One of our favorite places for a short day trip is an old mill site located about 25 miles north of the Arkansas border.  The Rockbridge Rainbow Trout and Game Ranch has a post office, restaurant, mill lounge and trout fishing.  We introduced Husband's first cousin (that is his father's twin sister's daughter for those that do not know how to figure cousins Missouri style) to the old mill location a few years ago.  It has become one of those things we do when First Cousin comes to visit ever since then.  And First Cousin is visiting this week.  Today we feasted on smoked trout, dill laced cream cheese and wheat thins.  Yum.

Cousins at Rockbridge Mill

But Rockbridge is more than just food for me.  Rockbridge is a setting that is a celebration of the simplicity of Ozark life.  The beauty of the hills that are really gullies cut into a plateau, according to geologists.  Clear, cool streams that flow fast enough to run grist mills in the past century.  Streams cold enough to support trout.  A diversity in vegetation that allows for stunning colors most fall seasons.  Today was our farewell trip to Rockbridge.  First Cousin is visiting so it was a must do as the moving van will pull up to our home in 22 days.

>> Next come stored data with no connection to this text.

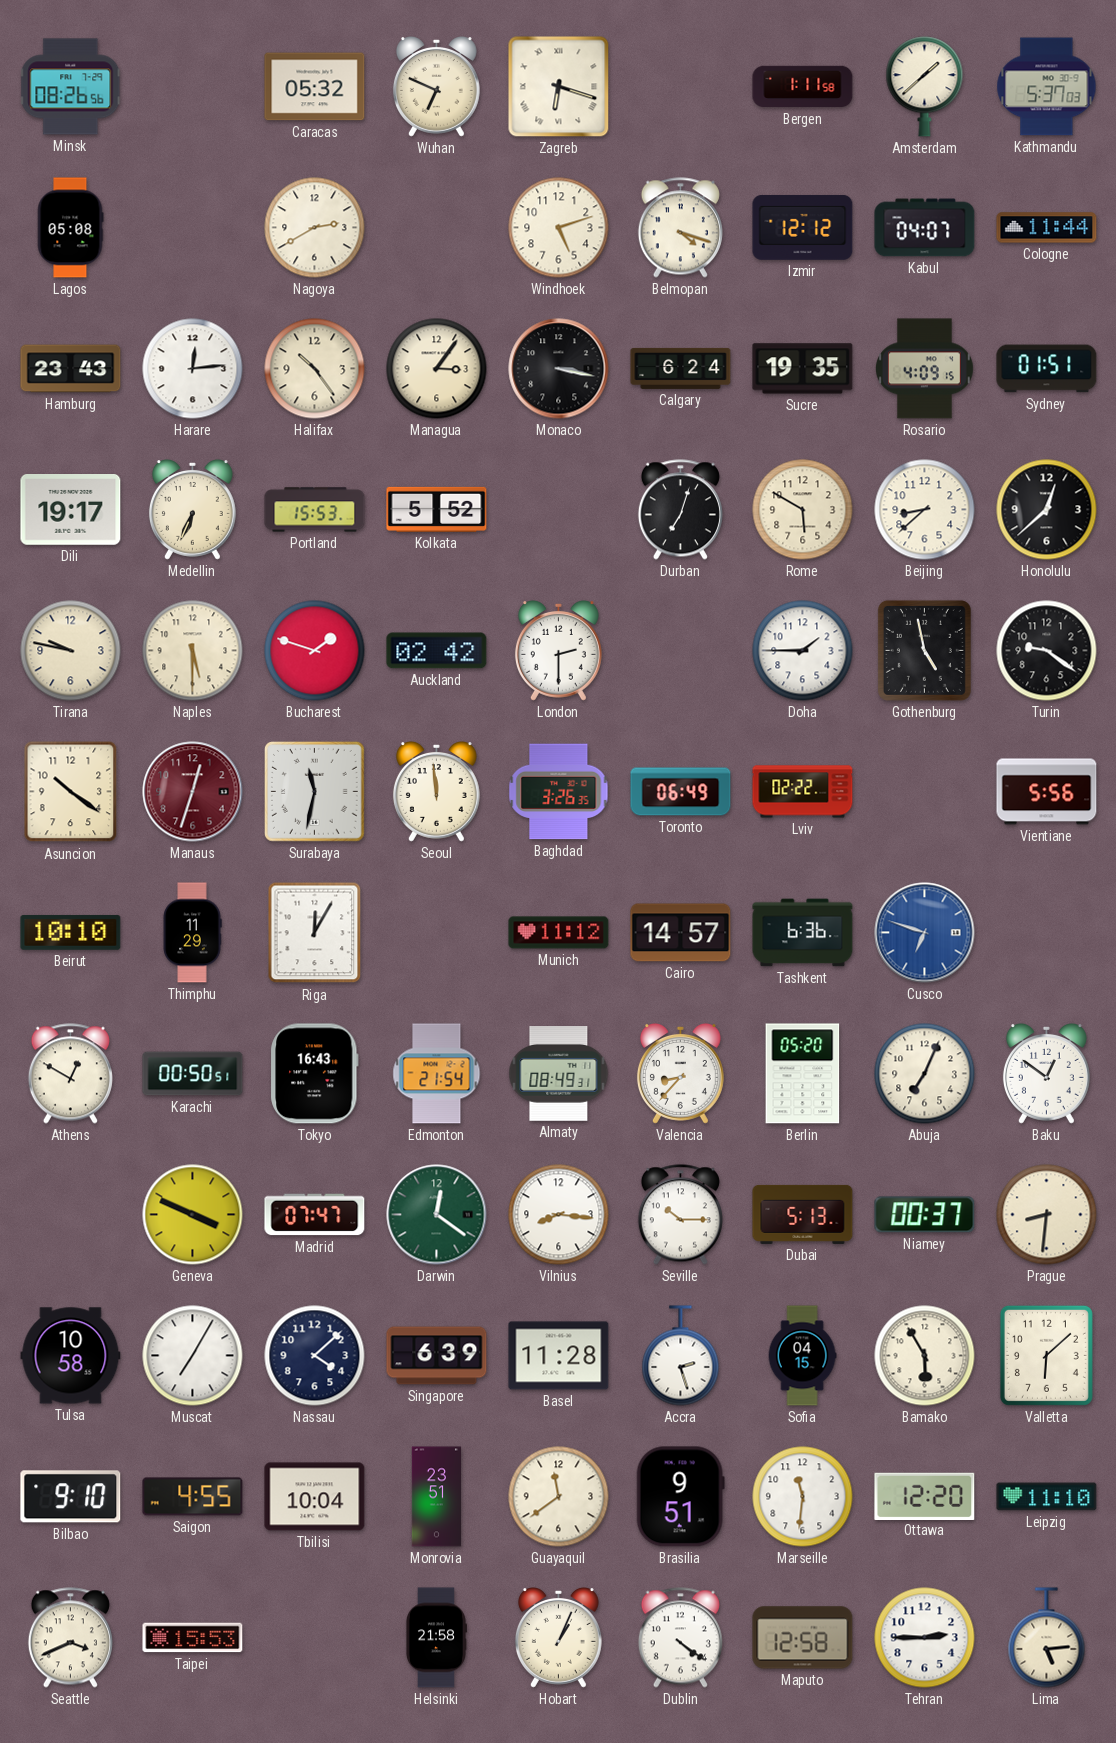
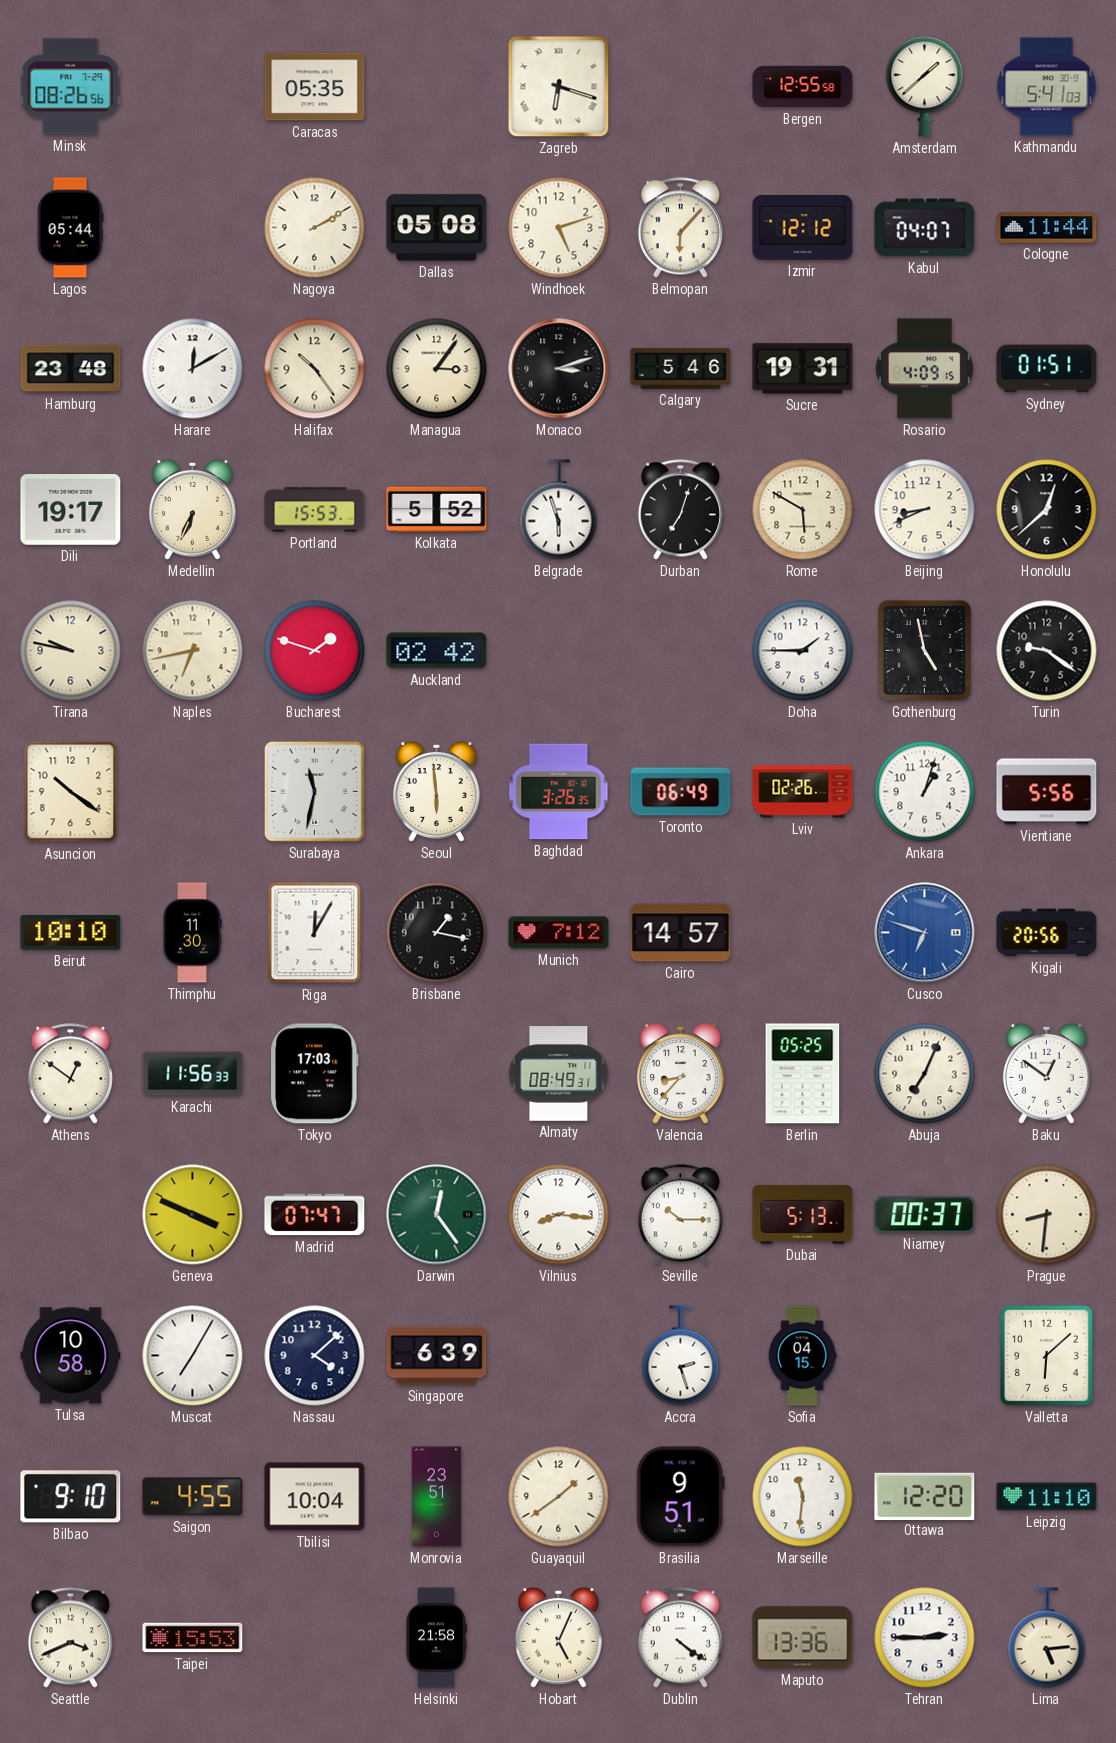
Caracas: 05:32 -> 05:35
Wuhan: 6:49 -> none
Bergen: 1:11 -> 12:55
Kathmandu: 5:37 -> 5:41
Lagos: 05:08 -> 05:44
Nagoya: 2:40 -> 2:10
Dallas: none -> 05:08
Belmopan: 4:18 -> 6:07
Hamburg: 23:43 -> 23:48
Harare: 12:14 -> 12:10
Monaco: 3:17 -> 3:12
Calgary: 6:24 -> 5:46
Sucre: 19:35 -> 19:31
Belgrade: none -> 5:57
Beijing: 8:38 -> 8:41
Naples: 5:30 -> 6:43
London: 2:30 -> none
Manaus: 12:33 -> none
Seoul: 11:59 -> 5:59
Lviv: 02:22 -> 02:26
Ankara: none -> 1:03
Thimphu: 11:29 -> 11:30
Brisbane: none -> 1:17
Munich: 11:12 -> 7:12
Tashkent: 6:36 -> none
Kigali: none -> 20:56
Athens: 12:50 -> 12:51
Karachi: 00:50 -> 11:56
Tokyo: 16:43 -> 17:03
Edmonton: 21:54 -> none
Berlin: 05:20 -> 05:25
Darwin: 12:21 -> 12:24
Basel: 11:28 -> none
Bamako: 5:55 -> none
Guayaquil: 11:39 -> 1:39
Hobart: 1:04 -> 5:04
Maputo: 12:58 -> 13:36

Anglers working the honey hole for trout as we enjoyed the early fall day.

Husband brought me to this hilly, curvy road and cold winter land from the flatlands north of Dallas, Texas.  The first few years the hills and trees were almost claustrophobic to me.  He loved driving fast on the curves and I would get motion sickness.  My light weight cape was replaced with substantial coats, gloves, hats, scarves and mud/snow boots.  I have grown to love the area.  After living here for 38 years, raising our son, making friends, burying loved ones, this Texas transplant is finding a pretty deep tap root to the area.  Roots that reach to those friends with whom we have gone through the best and the worst of times together.  Roots that reach into the rocky soil in the form of trees, shrubs, flowers and even houses we planted.  Roots that include churches, businesses, careers and the folks those activities have touched.

A former live Christmas tree from about 1998.

London Planar tree planted to replace
red maple destroyed in 2007 ice storm.

Tomorrow we will take First Cousin to another touchstone for our family.  A touchstone that has been a part of my husband's family since 1870, the Adcock homeplace.  That means Husband's taproot is going to be feeling some major tugs tomorrow.  There will be pictures of the home place, a visit to an uncle.  The uncle that helped us move furniture into our first home in Missouri 38 years ago this Thanksgiving.  That retired Air Force sergeant that was a crew member for planes in the Berlin air lift is in assisted living these days.  There will probably be tears tomorrow.  And there will be 21 days till the moving van backs up to our door.